Euro zone bond yields fall again; focus remains on virus, policy measures

Safe-haven 10-year German bond yields fell 1 basis point to -0.54%. Italian 10-year bond yields were unchanged
Published May 14, 2020
  • Safe-haven 10-year German bond yields fell 1 basis point to -0.54%.
  • Italian 10-year bond yields were unchanged at 1.81%  after falling to a near 10-day low at 1.79% earlier in the session.

LONDON: Euro zone bond yields fell further on Thursday as global markets remained wary of a second wave of coronavirus infections, while European analysts focused on the policy response to the pandemic.

New outbreaks of the coronavirus in South Korea and China aroused concern, sending global stock markets lower, as more countries begin to re-open their economies.

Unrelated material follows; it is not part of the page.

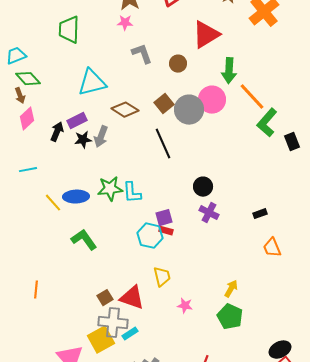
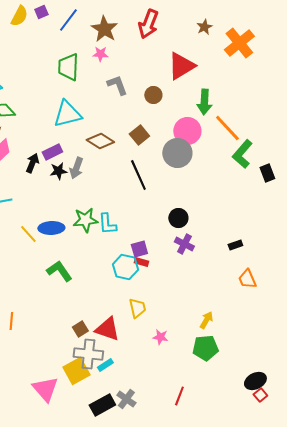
green trapezoid: (69, 30) -> (68, 67), moved
gray circle: (189, 110) -> (177, 153), moved
green pentagon: (230, 317) -> (205, 348), turned -30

Safe-haven 10-year German bond yields fell 1 basis point to -0.54%. Italian 10-year bond yields were unchanged at 1.81%  after falling to a near 10-day low at 1.79% earlier in the session.

"Swings in risk appetite after yesterday's Mr. Powell's cautious tones and more in general related to the developments of lockdown measures will remain an important driver," UniCredit's analysts told clients, citing a light data calendar on Thursday. U.S. Federal Reserve Chairman Jerome Powell warned of the worst recession since World War Two on Wednesday.

The European Central Bank released its latest economic bulletin, where it reiterated the message that it stands ready to do everything necessary to support the euro area during the coronavirus crisis. It said it is fully prepared to increase the size of its emergency bond purchases and adjust their composition by as much as necessary and for as long as needed.

Germany's constitutional court last week gave the ECB three months to explain the proportionality of its bond purchases or risk losing Germany's Bundesbank as a participant in the programme.

Analysts are also expecting the release of the tax intake forecast of the German government's tax experts.

Germany's federal and state governments are likely to get about 100 billion euros less in tax revenues this year than previously estimated and the deficit is likely to reach 300 billion euros by 2024, the newspaper Bild reported on Monday.

No increase in taxes or contributions are being planned to finance the costs of dealing with the coronavirus, Chancellor Angela Merkel said on Wednesday.

Merkel also said that Germany would act wisely in response to the court ruling against the ECB's flagship stimulus programme and would use the decision as impetus to drive closer euro zone economic policy coordination.

ECB policymaker Luis de Guindos is also scheduled to speak later in the session and is expected to reiterate the message that the ECB is ready to provide more stimulus if necessary.

In the primary market, Ireland sold 1.5 billion euros of nine and 30-year bonds in an auction on Thursday.